EXERCISE DIRECTIONS: Would you transcribe the line that holds "Lower ownership and maintenance costs" and all the lines below it, through the final one, exactly and with nothing else?

___ EXTRACTED MATERIAL ___

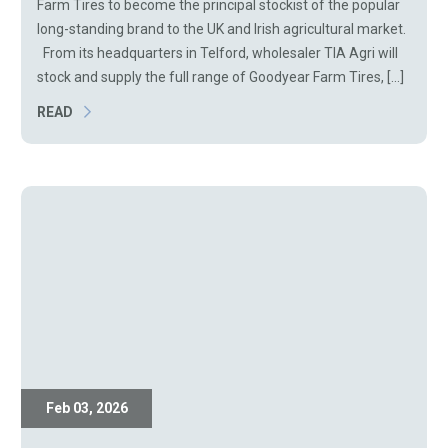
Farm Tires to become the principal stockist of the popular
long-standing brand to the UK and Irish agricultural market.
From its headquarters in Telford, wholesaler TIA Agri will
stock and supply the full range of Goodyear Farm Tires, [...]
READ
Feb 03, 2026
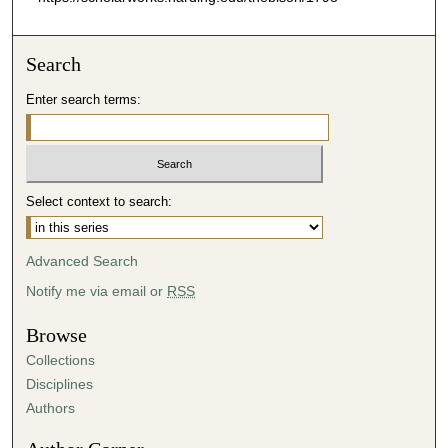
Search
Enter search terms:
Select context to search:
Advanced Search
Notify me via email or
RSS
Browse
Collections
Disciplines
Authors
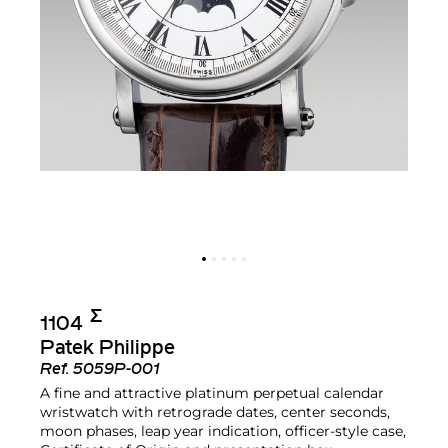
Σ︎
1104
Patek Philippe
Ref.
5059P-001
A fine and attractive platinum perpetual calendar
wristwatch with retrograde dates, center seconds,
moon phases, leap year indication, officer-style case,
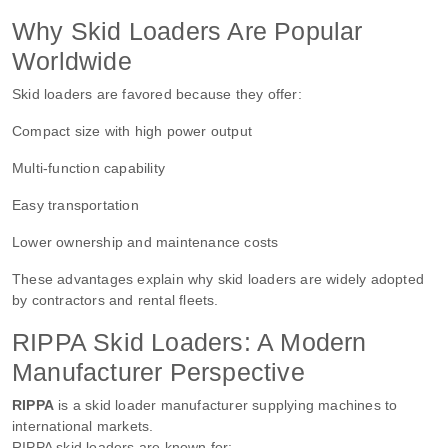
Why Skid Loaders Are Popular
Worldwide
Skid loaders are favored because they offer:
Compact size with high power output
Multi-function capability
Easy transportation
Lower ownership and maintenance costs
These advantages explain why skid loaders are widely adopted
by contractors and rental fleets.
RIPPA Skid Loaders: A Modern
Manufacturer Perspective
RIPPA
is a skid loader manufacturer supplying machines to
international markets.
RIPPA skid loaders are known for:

___

EXPECTED ANSWER:
Lower ownership and maintenance costs
These advantages explain why skid loaders are widely adopted
by contractors and rental fleets.
RIPPA Skid Loaders: A Modern
Manufacturer Perspective
RIPPA
is a skid loader manufacturer supplying machines to
international markets.
RIPPA skid loaders are known for:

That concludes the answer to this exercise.